Records excerpted from a collection
:::::
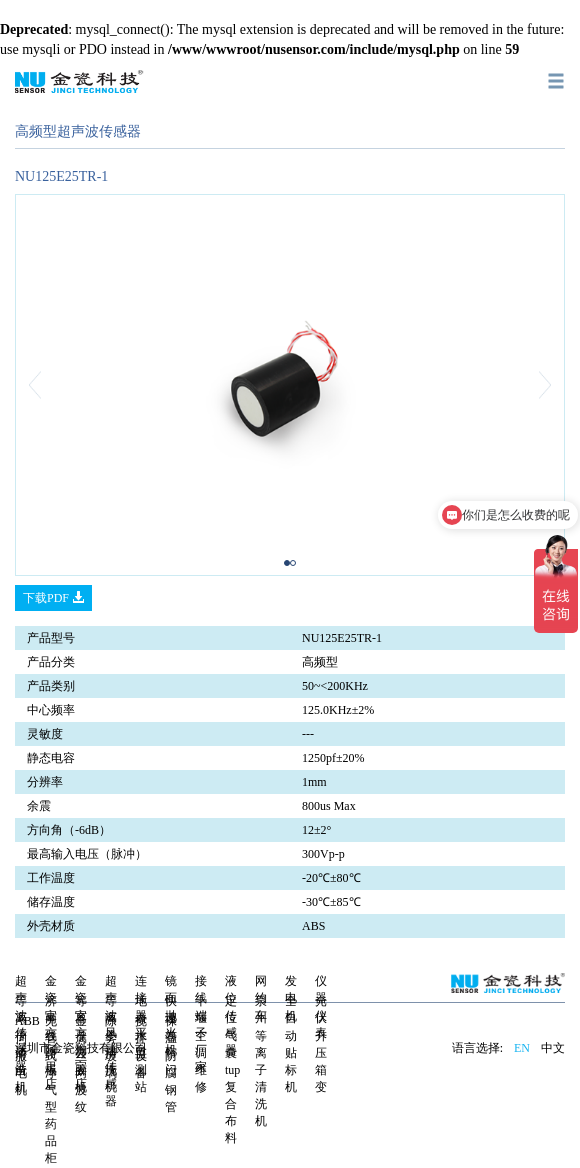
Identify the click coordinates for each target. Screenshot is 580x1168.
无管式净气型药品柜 (51, 1089)
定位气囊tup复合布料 (232, 1069)
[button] (56, 385)
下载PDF (53, 598)
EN (522, 1048)
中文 (553, 1048)
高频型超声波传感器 (78, 131)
:::::
• _TASK TO COMPLETE_
Beginning with the line that holds "无管式净气型药品柜 (51, 1089)", please return every line through the end of the data, exactly as written.

• _SOLUTION FOR THIS EXERCISE_
无管式净气型药品柜 (51, 1089)
定位气囊tup复合布料 (232, 1069)
[button] (56, 385)
下载PDF (53, 598)
EN (522, 1048)
中文 (553, 1048)
高频型超声波传感器 (78, 131)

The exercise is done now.